Grupos como o Grupo de Apoio ao Islã e aos Muçulmanos (JNIM), aliado à Al-Qaeda, e o Frente de Libertação do Azawad (FLA), estão por trás dos ataques recentes. A presença desses grupos em várias cidades e até mesmo a morte do ministro da Defesa evidenciam a gravidade da crise.

Um olhar espiritual sobre a crise

Diante desse cenário, não podemos olhar apenas com olhos humanos. A Palavra de Deus nos lembra: “Porque a nossa luta não é contra carne e sangue, mas contra principados e potestades…” (Efésios 6:12). O que vemos no Mali é mais do que um conflito político ou militar — é também um campo de batalha espiritual.

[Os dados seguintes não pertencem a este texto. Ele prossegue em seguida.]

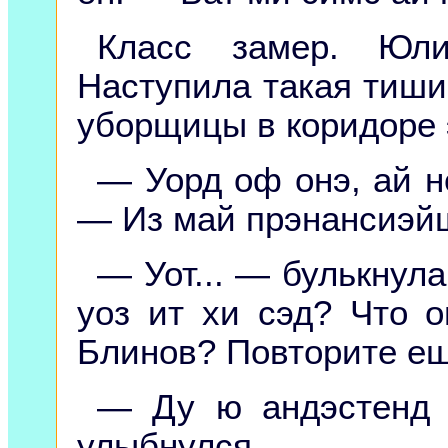
Класс замер. Юли
Наступила такая тиши
уборщицы в коридоре 
— Уорд оф онэ, ай н
— Из май прэнансиэйш
— Уот... — булькнула
уоз ит хи сэд? Что о
Блинов? Повторите еще
— Ду ю андэстенд 
улыбнулся.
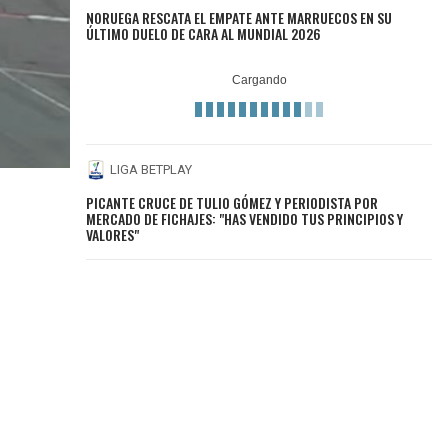
NORUEGA RESCATA EL EMPATE ANTE MARRUECOS EN SU
ÚLTIMO DUELO DE CARA AL MUNDIAL 2026
LIGA BETPLAY
PICANTE CRUCE DE TULIO GÓMEZ Y PERIODISTA POR
MERCADO DE FICHAJES: "HAS VENDIDO TUS PRINCIPIOS Y
VALORES"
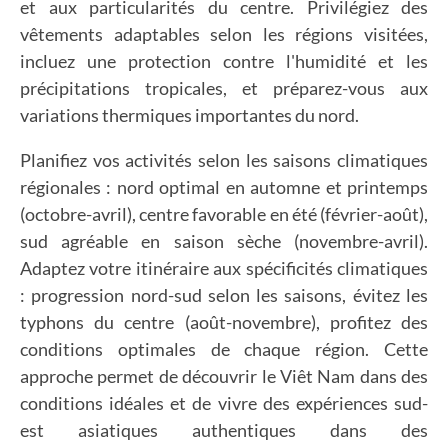
et aux particularités du centre. Privilégiez des
vêtements adaptables selon les régions visitées,
incluez une protection contre l'humidité et les
précipitations tropicales, et préparez-vous aux
variations thermiques importantes du nord.
Planifiez vos activités selon les saisons climatiques
régionales : nord optimal en automne et printemps
(octobre-avril), centre favorable en été (février-août),
sud agréable en saison sèche (novembre-avril).
Adaptez votre itinéraire aux spécificités climatiques
: progression nord-sud selon les saisons, évitez les
typhons du centre (août-novembre), profitez des
conditions optimales de chaque région. Cette
approche permet de découvrir le Viêt Nam dans des
conditions idéales et de vivre des expériences sud-
est asiatiques authentiques dans des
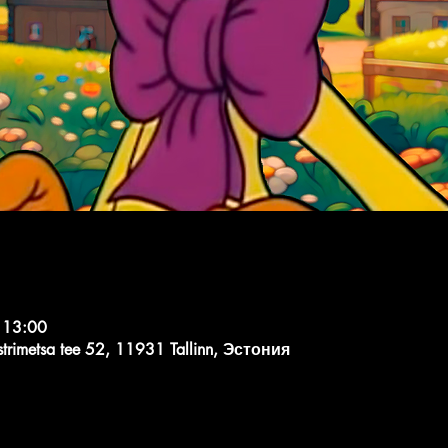
 13:00
strimetsa tee 52, 11931 Tallinn, Эстония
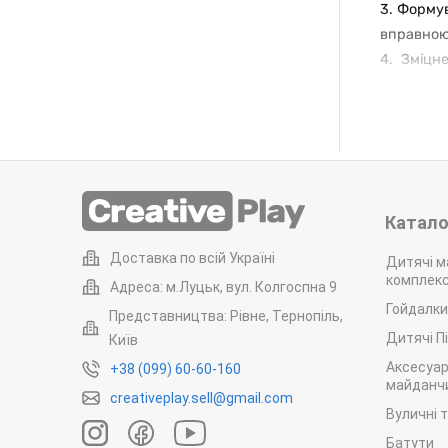
3. Форму
вправною,
4. Зміцн
застудни
чи доньку
5. Море 
антистре
піднесени
Катало
Дослідже
рук, сти
Доставка по всій Україні
Дитячі м
дорослих
комплек
Адреса: м.Луцьк, вул. Колгоспна 9
тренуванн
Гойдалки
Представництва: Рівне, Тернопіль,
Дитячі П
Київ
Аксесуар
+38 (099) 60-60-160
У нашому 
майданчи
creativeplay.sell@gmail.com
Плей» пр
Вуличні 
наступни
Батути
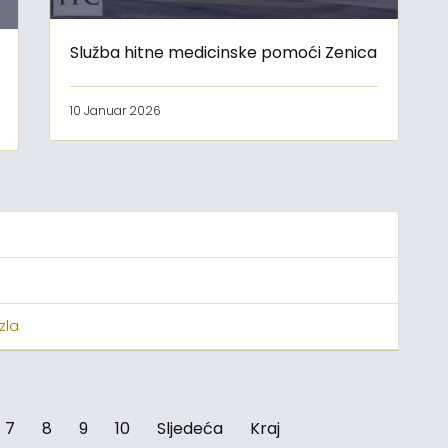
Služba hitne medicinske pomoći Zenica
10 Januar 2026
zla
7
8
9
10
Sljedeća
Kraj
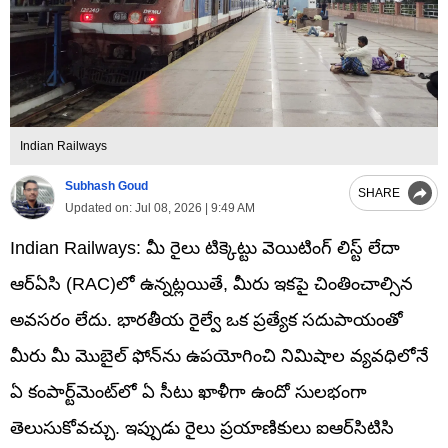
Indian Railways
Subhash Goud
SHARE
Updated on:
Jul 08, 2026 | 9:49 AM
Indian Railways: మీ రైలు టిక్కెట్టు వెయిటింగ్ లిస్ట్ లేదా
ఆర్ఏసి (RAC)లో ఉన్నట్లయితే, మీరు ఇకపై చింతించాల్సిన
అవసరం లేదు. భారతీయ రైల్వే ఒక ప్రత్యేక సదుపాయంతో
మీరు మీ మొబైల్ ఫోన్‌ను ఉపయోగించి నిమిషాల వ్యవధిలోనే
ఏ కంపార్ట్‌మెంట్‌లో ఏ సీటు ఖాళీగా ఉందో సులభంగా
తెలుసుకోవచ్చు. ఇప్పుడు రైలు ప్రయాణికులు ఐఆర్‌సిటిసి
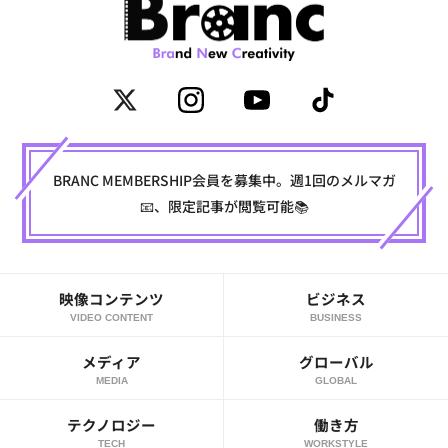
BRANC MEMBERSHIP会員を募集中。週1回のメルマガ
📧、限定記事が閲覧可能📚
映像コンテンツ
ビジネス
VIDEO CONTENT
BUSINESS
メディア
グローバル
MEDIA
GLOBAL
テクノロジー
働き方
TECH
WORKSTYLE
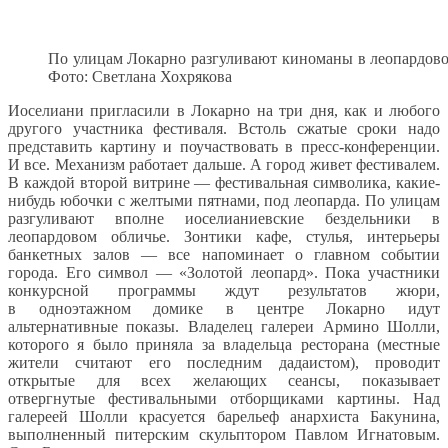
По улицам Локарно разгуливают киноманы в леопардово
Фото: Светлана Хохрякова
Иоселиани пригласили в Локарно на три дня, как и любого
другого участника фестиваля. Встоль сжатые сроки надо
представить картину и поучаствовать в пресс-конференции.
И все. Механизм работает дальше. А город живет фестивалем.
В каждой второй витрине — фестивальная символика, какие-
нибудь юбочки с желтыми пятнами, под леопарда. По улицам
разгуливают вполне иоселианиевские бездельники в
леопардовом обличье. Зонтики кафе, стулья, интерьеры
банкетных залов — все напоминает о главном событии
города. Его символ — «Золотой леопард». Пока участники
конкурсной программы ждут результатов жюри,
в одноэтажном домике в центре Локарно идут
альтернативные показы. Владелец галереи Армино Шолли,
которого я было приняла за владельца ресторана (местные
жители считают его последним дадаистом), проводит
открытые для всех желающих сеансы, показывает
отвергнутые фестивальными отборщиками картины. Над
галереей Шолли красуется барельеф анархиста Бакунина,
выполненный питерским скульптором Павлом Игнатовым.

A região de Tamazgha, que compreende vários povos do norte da África, permanece em grande parte não alcançada pelo evangelho. Em meio ao caos, milhares de vidas estão sendo impactadas — famílias deslocadas, medo constante, ausência de paz. E onde não há a luz de Cristo, as trevas tentam prevalecer.

Motivos de oração

  • Ore pela paz no Mali, especialmente nas regiões de Gao e Kidal. Você pode baixar o cartaz de intercessão e colocar no mural de sua igreja. Baixe aqui.
  • Interceda pelo governo do país, por orientação e ações práticas pela segurança da população local.
  • Clame por proteção sobre os pouquissimos cristãos presentes na região e pelos missionários no país que estão vivendo sobre este toque de recolher imposto em todo o país.
  • Peça ao Senhor que levante trabalhadores para a Sua seara entre os povos de Tamazgha.

Relembrando a Fé dos 21

Em 2015, as ondas do Mediterrâneo na costa da Líbia, um dos países que fazem parte da Tamazgha, tingiram-se de vermelho, num ato que chocou o mundo, mas que também despertou um testemunho de fé. Eles não eram guerreiros nem políticos, apenas trabalhadores, pais e filhos que buscavam sustento para suas famílias. Ficaram conhecidos mundialmente apenas como “os 21”.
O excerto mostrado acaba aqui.